Is the housing market too hot? That is the question millions of Americans have been asking recently. Those who lived through the 2008 housing crisis have noticed some eerie similarities between the current housing market and the housing bubble of 2007. Searches for the phrase “When is the housing market going to crash,” are up 2,450% over the month of May, which goes to show how concerned the American public is about another potential crash.
The concern is not unfounded, as there are some alarming similarities to the housing boom over a decade ago. For instance, according to JP Morgan Research, “After robust gains over the past five years, the nationwide nominal house price index is now 40% above its 2012 low-point and 4% above the peak reached in 2006.”
The senior director of Fitch Ratings, Suzanne Mistretta, stated that “slowing employment recovery and still-high unemployment levels are not supportive of long-term sustainable price growth.” This comes from a report where Fitch determined that homes are currently 5.5% overvalued nationwide. In some urban areas, Fitch estimates that homes are more than 10% overvalued, and in the worst areas the overvaluation is as high as 30%.
Even the experts who tend to be more optimistic about the prospects of the housing market have admitted the current growth will not last. Robert Dietz, chief economist at the National Association of Home Builders, is on record saying we’re not going to see a crash. However, he also points out that, “when home prices are growing faster than incomes, ultimately that is an unsustainable trend.”
In November of 2021, housing prices were increasing at the fastest rate since the housing collapse and subsequent recession. It is now July 2021 and price appreciation has not slowed down.
According to Fitch, even markets like the State of Washington and Rhode Island have a disconnect between the market fundamentals which support growth and the rising rate of home prices. These markets typically see a more sustained increase in housing prices, so this shift could indicate a larger issue.
On top of these indicators is the current forbearance on mortgages. Many Americans have been allowed to make reduced payments or skip their payments entirely. Additionally, a moratorium on foreclosures was put into place. By June 2020, 4 million Americans were in forbearance on their mortgage. Joan Trice, CEO of the Collateral Risk Network stated that having all of these homes default at the same time, “would tank the market.” The moratorium was put into place to stop this from happening, but when it is lifted, we could see some major issues.

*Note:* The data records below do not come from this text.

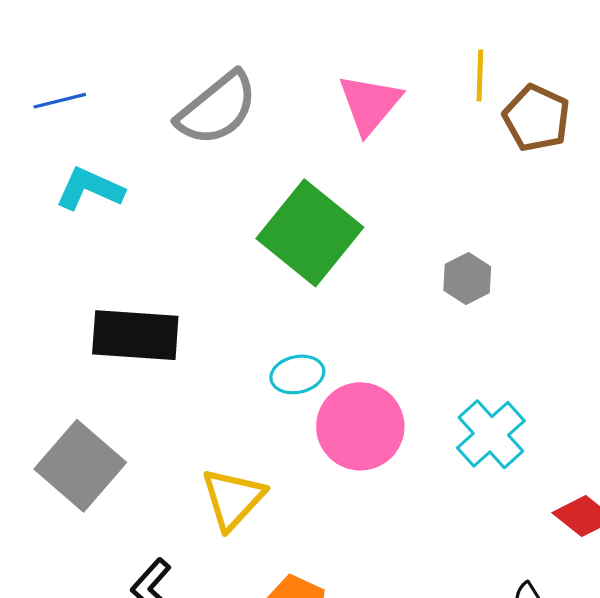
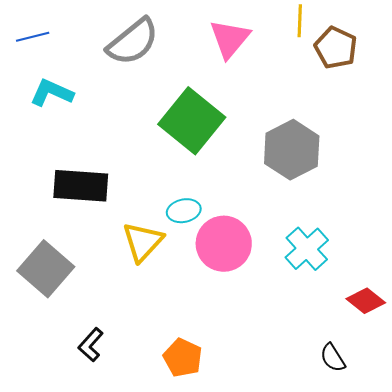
gray hexagon: (467, 278) -> (292, 150), size x1.8
yellow triangle: (233, 499) -> (143, 242), moved

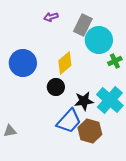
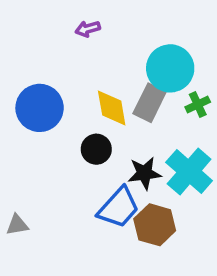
gray rectangle: (83, 25) -> (150, 103), moved
yellow diamond: (65, 63) -> (112, 108), turned -60

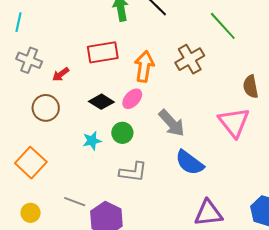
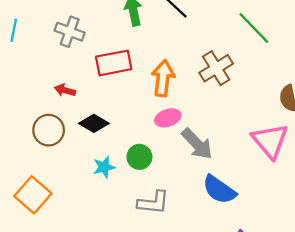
gray cross: (29, 60) -> (70, 32), moved
red arrow: (61, 74) -> (65, 90), turned 54
pink ellipse: (132, 99) -> (168, 118), moved, turned 30
black diamond: (101, 102) -> (94, 123), moved

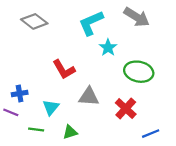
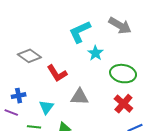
gray diamond: (34, 21) -> (29, 56), moved
red cross: (126, 109) -> (123, 104), moved

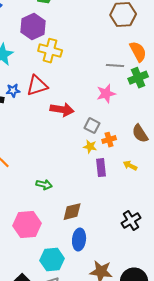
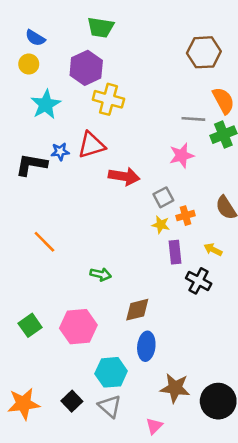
gray square: (92, 126) -> (163, 197), turned 35
black cross: (131, 221) -> (199, 281), moved, turned -30

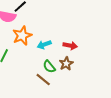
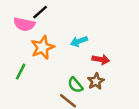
cyan arrow: (44, 45) -> (79, 41), moved

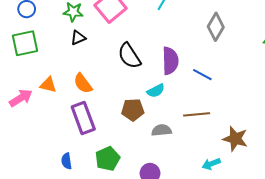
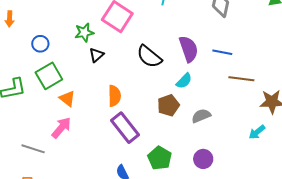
orange semicircle: (83, 83) -> (114, 96), turned -125
orange triangle: (48, 85) -> (67, 98), moved, turned 42
brown line: (197, 114) -> (241, 79), moved, turned 30

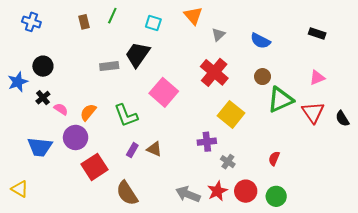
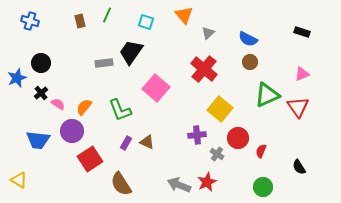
brown circle: (263, 77) -> (250, 62), moved
black semicircle: (342, 119) -> (299, 167), moved
red circle: (246, 191) -> (238, 138), moved

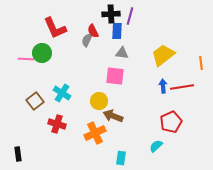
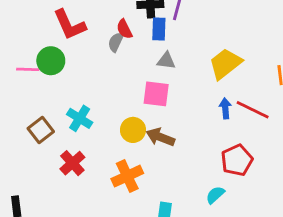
red line: (182, 87) -> (253, 110), turned 35
brown arrow: (113, 116) -> (160, 137), moved
red cross: (57, 124) -> (72, 163), turned 30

Despite the signs of a possible housing market collapse, there are some indicators which signify that the current market is much different than the 2007 housing bubble.
For one thing, the reproduction costs of building a have been rising. If new homes are more expensive to create, a floor of value is created on existing homes.
Additionally, we are currently short 5.5 million homes in the United States, which is a stark difference from 2007 when there was too much supply. Not to mention, In 2007 the market saw a drop off in demand. Compare that to today’s market where demand is high and there are more millennials looking to buy than there are baby boomers looking to sell.
There is also the benefit of current home equity being at record levels, which reduces the foreclosure risk we saw in 2007. The Federal Reserve announced that U.S. home equity was more than $22 trillion at the end of 2020, which is nearly double the amount of outstanding mortgage debt at $12 trillion.
As unsatisfying of an answer as this may be, there is an argument to be made on both sides of this issue. What we know for sure is that the current housing market is on fire and people are receiving great value on their home right now. The market will inevitably slowdown, whether that comes in the form of an economic catastrophe or a slight market dip is yet to be seen. However, if you’re going to sell your home the time is right now.